Entendu par la police le même jour, il a notamment reconnu avoir vendu trois boulettes de cocaïne, sur les neuf qu'il détenait à la base, et consommer tous les jours environ trois joints de marijuana.
Ces faits ont donné lieu à l'ouverture de la procédure P/5969/2025.
b.b. Le 12 mars 2025, une décision d'interdiction de pénétrer dans le canton de Genève lui a été notifiée, pour une durée de 12 mois.
b.c. Par ordonnance pénale du même jour (P/5969/2025), le Ministère public a condamné A______ à une peine pécuniaire de 90 jours-amende à CHF 30.-, assortie du sursis pendant trois ans, ainsi qu'à une amende de CHF 100.-, pour infractions aux art. 19 al. 1 let. b et c LStup, 115 al. 1 let. a LEI et 19a ch. 1 LStup, eu égard aux faits sus-cités (supra, let.

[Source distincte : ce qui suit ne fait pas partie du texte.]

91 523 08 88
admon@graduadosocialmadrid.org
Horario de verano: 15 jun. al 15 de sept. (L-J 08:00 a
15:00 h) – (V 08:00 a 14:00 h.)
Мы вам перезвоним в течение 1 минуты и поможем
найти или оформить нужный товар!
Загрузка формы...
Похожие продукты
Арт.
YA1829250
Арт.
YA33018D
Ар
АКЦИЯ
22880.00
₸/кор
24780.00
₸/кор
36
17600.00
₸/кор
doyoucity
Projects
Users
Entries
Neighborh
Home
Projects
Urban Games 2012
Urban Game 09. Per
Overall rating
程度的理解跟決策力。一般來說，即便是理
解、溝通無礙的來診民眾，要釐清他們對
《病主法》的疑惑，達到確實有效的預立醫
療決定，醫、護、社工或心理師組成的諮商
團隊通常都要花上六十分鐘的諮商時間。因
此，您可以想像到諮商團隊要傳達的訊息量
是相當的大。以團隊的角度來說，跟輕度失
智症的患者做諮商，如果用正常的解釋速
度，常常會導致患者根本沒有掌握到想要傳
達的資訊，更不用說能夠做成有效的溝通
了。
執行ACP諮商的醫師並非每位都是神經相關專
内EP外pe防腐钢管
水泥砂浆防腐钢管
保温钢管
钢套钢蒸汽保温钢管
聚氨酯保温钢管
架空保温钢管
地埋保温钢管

B.b.a).
b.d. L'intéressé a formé opposition à cette ordonnance pénale.
P/8904/2025
c.a. Le 14 avril 2025, A______ a été interpellé à la rue 3______, à Genève, alors qu'il faisait l'objet d'une interdiction de pénétrer dans ledit canton. Il s'est opposé à son interpellation.
Ces faits ont donné lieu à l'ouverture de la procédure P/8904/2025.

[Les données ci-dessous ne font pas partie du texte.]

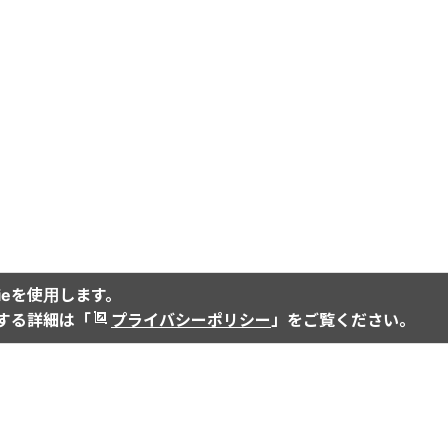
ieを使用します。
関する詳細は「
プライバシーポリシー
」をご覧ください。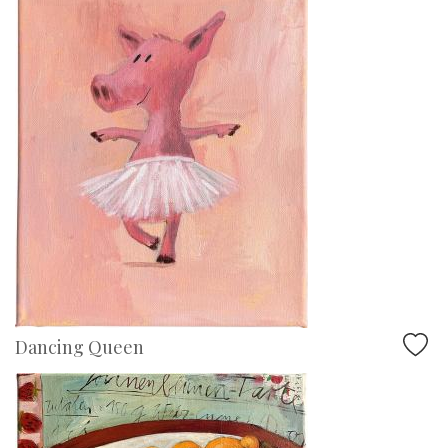
Dancing Queen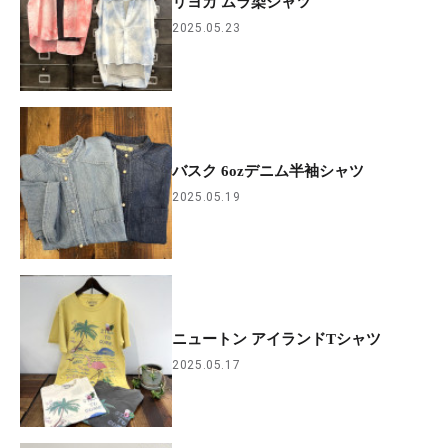
リヨカ ムラ染シャツ
2025.05.23
バスク 6ozデニム半袖シャツ
2025.05.19
ニュートン アイランドTシャツ
2025.05.17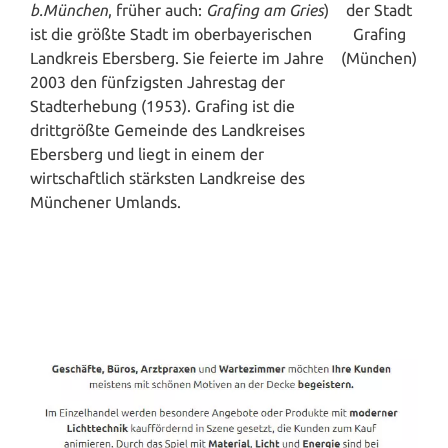
b.München
, früher auch:
Grafing am Gries
)
ist die größte Stadt im oberbayerischen
Landkreis Ebersberg. Sie feierte im Jahre
2003 den fünfzigsten Jahrestag der
Stadterhebung (1953). Grafing ist die
drittgrößte Gemeinde des Landkreises
Ebersberg und liegt in einem der
wirtschaftlich stärksten Landkreise des
Münchener Umlands.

c.b. Par ordonnance pénale du 15 avril 2025, rendue dans le cadre de ladite procédure, le Ministère public a condamné A______ à une peine privative de liberté de 90 jours et à une peine pécuniaire de 10 jours-amende à CHF 30.-, tous deux assortis du sursis pendant 3 ans, ainsi qu'à une amende de CHF 200.-, pour infractions aux art. 115 al. 1 let. b et 119 LEI et 286 al. 1 CP.
Il y a formé opposition.
c.c. Par ordonnance du même jour, le Ministère public a ordonné l'établissement du profil d'ADN de A______, au motif qu'une ordonnance pénale avait été prononcée à son encontre le 12 mars 2025 pour infractions aux art. 19 al. 1 let. b et c LStup.
c.d. Par courrier du 25 avril 2025, A______ a, sous la plume de son conseil, formé opposition à cette ordonnance (supra, let. B.c.c) et a requis une défense d'office.
c.e. Le 24 avril 2025, A______ a formé recours auprès de la Chambre de céans contre l'ordonnance du 15 avril 2025 ordonnant l'établissement de son profil d'ADN.
c.f. Par arrêt ACPR/452/2025 du 12 juin 2025, la Chambre de céans a rejeté ce recours.
P/9004/2025
d.a. Le 15 avril 2025, A______ a une nouvelle fois été interpellé à la rue 1______, à Genève, après avoir été observé par la police alors qu'il cheminait avec C______ à la rue 3______ et lui aurait vendu des stupéfiants dans les toilettes publiques de la rotonde du Mont-Blanc.
Il était en possession de CHF 470.60 et EUR 1.90.
Ces faits font l'objet de la présente procédure (P/9004/2025).
d.b. C______ a été interpellé dans la foulée et retrouvé en possession de deux gouttes de cocaïne. Lors de son audition, il a expliqué avoir acheté lesdits stupéfiants à A______ – qu'il a identifié sur planche photographique – contre la somme de CHF 110.-.
d.c. Entendu le jour même par la police et le lendemain par le Ministère public, A______ a contesté les faits. Il n'avait jamais vu C______. Il était sans domicile fixe, sans profession et bénéficiait de l'aide sociale française. Il était venu pour la première fois en Suisse "il y a deux mois environ".
d.d. Selon les images de vidéosurveillance, alors que A______ discutait avec C______ à la rue 3______, il avait sorti une boule blanche de sa bouche pour la lui montrer. Tous deux étaient ensuite partis en direction de la rotonde du Mont-Blanc.
d.e. À la suite de l'audience du 16 avril 2025, le Ministère public a condamné A______ à une peine privative de liberté de 60 jours, sous déduction de 2 jours de détention avant jugement, pour infraction à l'art. 19 al. 1 let. c LStup. Il a également rendu une ordonnance de non-entrée en matière s'agissant des faits susceptibles d'être constitutifs d'infraction aux art. 115 al. 1 let. b et 119 LEI, car l'intéressé avait déjà été condamné pour lesdites infractions quelques heures auparavant, dans la procédure P/8904/2025. Lesdites ordonnances lui ont été notifiées à l'audience.
Le 25 avril 2025, A______ a formé opposition à l'encontre de cette ordonnance pénale.
e. Selon l'extrait du casier judiciaire suisse (dans sa teneur au 16 avril 2025), A______ fait l'objet, outre de la présente procédure, des P/8904/2025 et P/5969/2025 précitées.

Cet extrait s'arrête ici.